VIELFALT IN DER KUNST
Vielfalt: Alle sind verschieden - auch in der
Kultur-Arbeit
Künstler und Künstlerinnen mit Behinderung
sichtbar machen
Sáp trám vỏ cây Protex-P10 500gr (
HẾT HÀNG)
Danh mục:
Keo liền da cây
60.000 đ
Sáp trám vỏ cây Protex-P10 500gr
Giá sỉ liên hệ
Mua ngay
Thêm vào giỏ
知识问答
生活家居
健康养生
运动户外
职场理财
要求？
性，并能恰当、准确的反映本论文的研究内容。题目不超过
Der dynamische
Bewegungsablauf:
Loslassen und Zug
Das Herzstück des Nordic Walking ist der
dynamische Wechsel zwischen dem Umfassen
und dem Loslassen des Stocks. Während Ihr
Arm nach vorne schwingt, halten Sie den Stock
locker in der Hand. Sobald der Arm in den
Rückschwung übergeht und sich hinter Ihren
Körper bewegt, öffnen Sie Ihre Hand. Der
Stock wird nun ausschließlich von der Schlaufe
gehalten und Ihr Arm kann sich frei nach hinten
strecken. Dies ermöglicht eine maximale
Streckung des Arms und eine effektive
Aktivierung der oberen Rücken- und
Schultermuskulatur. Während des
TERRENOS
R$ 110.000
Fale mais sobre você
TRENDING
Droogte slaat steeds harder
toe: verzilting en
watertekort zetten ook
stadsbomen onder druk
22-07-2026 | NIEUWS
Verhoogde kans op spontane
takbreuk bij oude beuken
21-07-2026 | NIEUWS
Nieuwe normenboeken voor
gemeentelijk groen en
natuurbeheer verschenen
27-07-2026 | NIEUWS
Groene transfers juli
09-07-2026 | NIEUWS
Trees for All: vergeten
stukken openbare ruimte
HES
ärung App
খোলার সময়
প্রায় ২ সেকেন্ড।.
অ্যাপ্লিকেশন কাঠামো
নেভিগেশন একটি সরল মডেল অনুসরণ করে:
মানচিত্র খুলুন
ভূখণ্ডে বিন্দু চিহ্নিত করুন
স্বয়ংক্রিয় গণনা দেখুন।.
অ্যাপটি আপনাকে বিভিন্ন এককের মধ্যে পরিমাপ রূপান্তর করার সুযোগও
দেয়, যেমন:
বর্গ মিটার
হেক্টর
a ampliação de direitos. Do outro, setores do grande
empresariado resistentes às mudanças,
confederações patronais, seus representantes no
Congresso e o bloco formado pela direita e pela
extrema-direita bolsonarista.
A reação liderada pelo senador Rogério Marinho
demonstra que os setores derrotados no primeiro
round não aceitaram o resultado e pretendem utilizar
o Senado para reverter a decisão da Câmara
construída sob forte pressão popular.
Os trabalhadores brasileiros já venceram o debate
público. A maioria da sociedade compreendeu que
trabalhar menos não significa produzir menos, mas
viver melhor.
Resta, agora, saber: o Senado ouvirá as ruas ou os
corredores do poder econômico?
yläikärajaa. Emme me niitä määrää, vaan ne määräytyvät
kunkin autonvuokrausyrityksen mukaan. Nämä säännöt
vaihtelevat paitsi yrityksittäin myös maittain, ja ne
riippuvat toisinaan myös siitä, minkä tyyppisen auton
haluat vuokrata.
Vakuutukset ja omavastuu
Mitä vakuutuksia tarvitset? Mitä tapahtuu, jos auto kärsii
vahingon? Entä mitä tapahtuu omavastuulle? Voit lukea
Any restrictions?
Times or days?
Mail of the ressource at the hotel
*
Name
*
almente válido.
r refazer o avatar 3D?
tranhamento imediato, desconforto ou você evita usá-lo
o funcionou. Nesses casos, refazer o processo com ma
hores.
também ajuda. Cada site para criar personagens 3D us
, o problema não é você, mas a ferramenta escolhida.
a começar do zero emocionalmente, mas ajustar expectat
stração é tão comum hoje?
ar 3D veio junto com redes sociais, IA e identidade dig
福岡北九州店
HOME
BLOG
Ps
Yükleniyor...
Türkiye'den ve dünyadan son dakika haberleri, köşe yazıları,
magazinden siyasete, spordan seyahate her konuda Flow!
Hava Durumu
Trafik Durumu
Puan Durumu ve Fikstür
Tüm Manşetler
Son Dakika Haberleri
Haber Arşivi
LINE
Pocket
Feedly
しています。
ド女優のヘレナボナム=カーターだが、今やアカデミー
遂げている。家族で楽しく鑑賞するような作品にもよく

= = =

■ TASK STATEMENT ■
Could you copy every line in the records that holds "NIEUWS"?

■ WRITTEN ANSWER ■
22-07-2026 | NIEUWS
21-07-2026 | NIEUWS
27-07-2026 | NIEUWS
09-07-2026 | NIEUWS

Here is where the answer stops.